TASK ITEM:
Omitting all images, set down every line below exactly as it appears.
Segment Start: PROVIDED MATERIAL
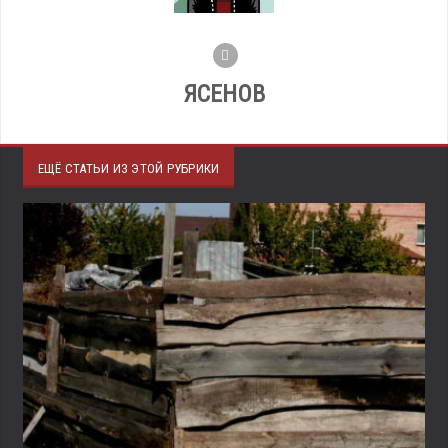
ЯСЕНОВ
ЕЩЁ СТАТЬИ ИЗ ЭТОЙ РУБРИКИ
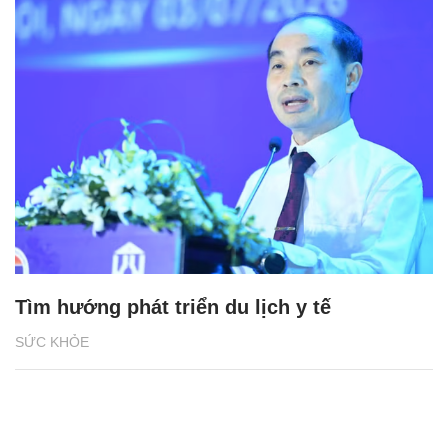
Tìm hướng phát triển du lịch y tế
SỨC KHỎE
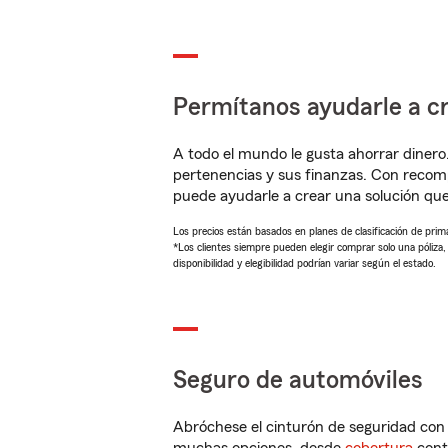
Permítanos ayudarle a cr
A todo el mundo le gusta ahorrar dinero
pertenencias y sus finanzas. Con recom
puede ayudarle a crear una solución qu
Los precios están basados en planes de clasificación de primas
*Los clientes siempre pueden elegir comprar solo una póliza
disponibilidad y elegibilidad podrían variar según el estado.
Seguro de automóviles
Abróchese el cinturón de seguridad co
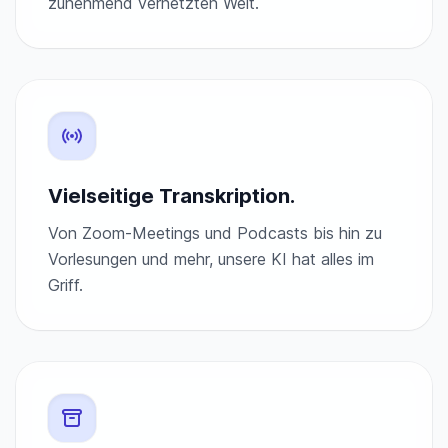
zunehmend vernetzten Welt.
Vielseitige Transkription.
Von Zoom-Meetings und Podcasts bis hin zu
Vorlesungen und mehr, unsere KI hat alles im
Griff.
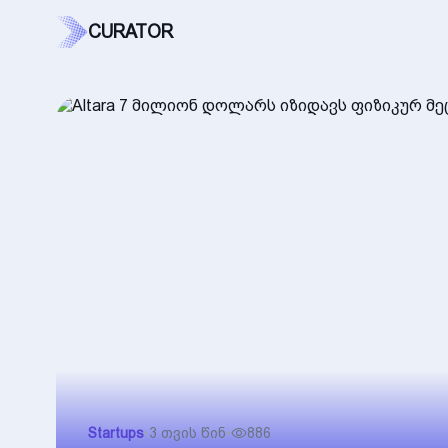
CURATOR
Startups
•
3 თვის წინ
•
886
Segment End: PROVIDED MATERIAL
EXERCISE SOLUTION:
ЯСЕНОВ
ЕЩЁ СТАТЬИ ИЗ ЭТОЙ РУБРИКИ
Tìm hướng phát triển du lịch y tế
SỨC KHỎE
Permítanos ayudarle a cr
A todo el mundo le gusta ahorrar dinero
pertenencias y sus finanzas. Con recom
puede ayudarle a crear una solución qu
Los precios están basados en planes de clasificación de primas
*Los clientes siempre pueden elegir comprar solo una póliza
disponibilidad y elegibilidad podrían variar según el estado.
Seguro de automóviles
Abróchese el cinturón de seguridad co
zunehmend vernetzten Welt.
Vielseitige Transkription.
Von Zoom-Meetings und Podcasts bis hin zu
Vorlesungen und mehr, unsere KI hat alles im
Griff.
CURATOR
Startups
•
3 თვის წინ
•
886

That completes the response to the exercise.